Graduation date: 2007
The thesis focuses on model-based approximation methods for reinforcement
learning with large scale applications such as combinatorial optimization problems.
First, the thesis proposes two new model-based methods to stablize the
value–function approximation for reinforcement learning. The first one is the
BFBP algorithm, a batch-like reinforcement learning process which iterates between
the exploration and exploitation stages of the learning process. For the
exploitation part, this thesis investigates the plausibility and performance of
using more efficient offline algorithms such as linear regression, regression trees,
and SVMs for value–function approximators. The thesis discovers that with systematic
local search methods such as Limited Discrepancy Search and a good
initial heuristic, the algorithm often coverges faster and to a better level of
performance, compared with epsilon greedy exploration methods.

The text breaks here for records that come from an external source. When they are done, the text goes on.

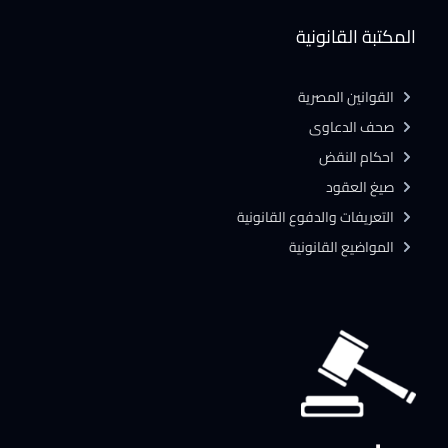
المكتبة القانونية
القوانين المصرية
صحف الدعاوى
احكام النقض
صيغ العقود
التعريفات والدفوع القانونية
المواضيع القانونية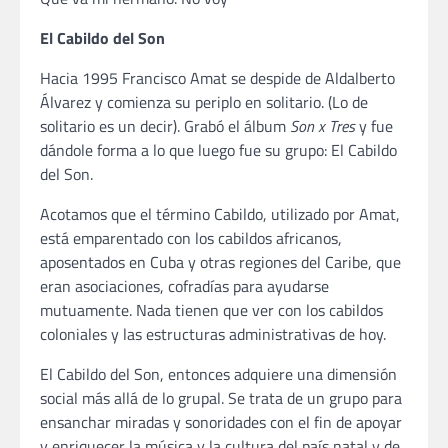
El Cabildo del Son
Hacia 1995 Francisco Amat se despide de Aldalberto
Álvarez y comienza su periplo en solitario. (Lo de
solitario es un decir). Grabó el álbum
Son x Tres
y fue
dándole forma a lo que luego fue su grupo: El Cabildo
del Son.
Acotamos que el término Cabildo, utilizado por Amat,
está emparentado con los cabildos africanos,
aposentados en Cuba y otras regiones del Caribe, que
eran asociaciones, cofradías para ayudarse
mutuamente. Nada tienen que ver con los cabildos
coloniales y las estructuras administrativas de hoy.
El Cabildo del Son, entonces adquiere una dimensión
social más allá de lo grupal. Se trata de un grupo para
ensanchar miradas y sonoridades con el fin de apoyar
y enriquecer la música y la cultura del país natal y de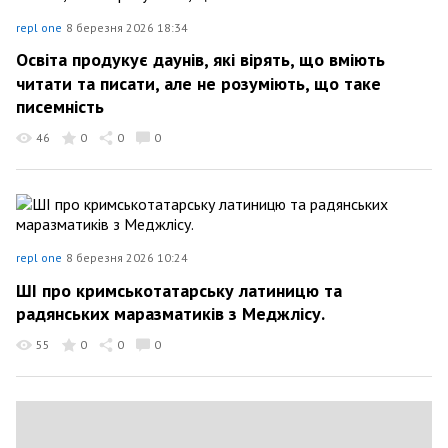
repl one
8 березня 2026 18:34
Освіта продукує даунів, які вірять, що вміють
читати та писати, але не розуміють, що таке
писемність
46
0
0
0
repl one
8 березня 2026 10:24
ШІ про кримськотатарську латиницю та
радянських маразматиків з Меджлісу.
55
0
0
0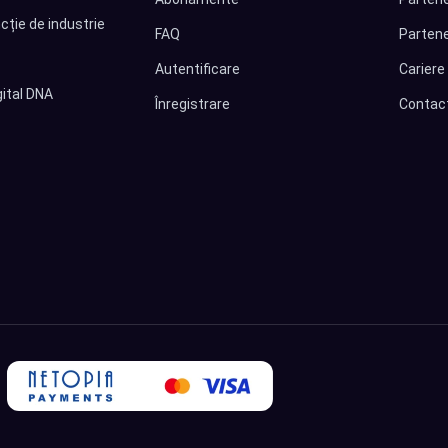
cție de industrie
FAQ
Partene
Autentificare
Cariere
ital DNA
Înregistrare
Contac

The second method combines linear programming with the kernel trick to
find value–function approximators for reinforcement learning. One formulation
is based on SVM regression; the second is based on the Bellman equation; and
the third seeks only to ensure that good moves have an advantage over bad
moves. All formulations attempt to minimize the number of support vectors
while fitting the data. The advantage of the kernel methods is that they can
easily adjust the complexity of the function approximator to fit the complexity
of the value function.
The thesis also proposes a model-based policy gradient reinforcement learning
algorithm. In our approach, we learn the models P(s′|s, a) and R(s′|s, a),
and then use dynamic programming to compute the value of the policy directly
from the model. Unlike online sampling-based policy gradient algorithms, it
does not suffer from high variances, and it also converges faster.
In summary, the thesis purposed model-based approximation algorithms
for both value function based and policy gradient reinforcement learning, with
promising application results on multiple problem domains and job-shop scheduling
benchmarks.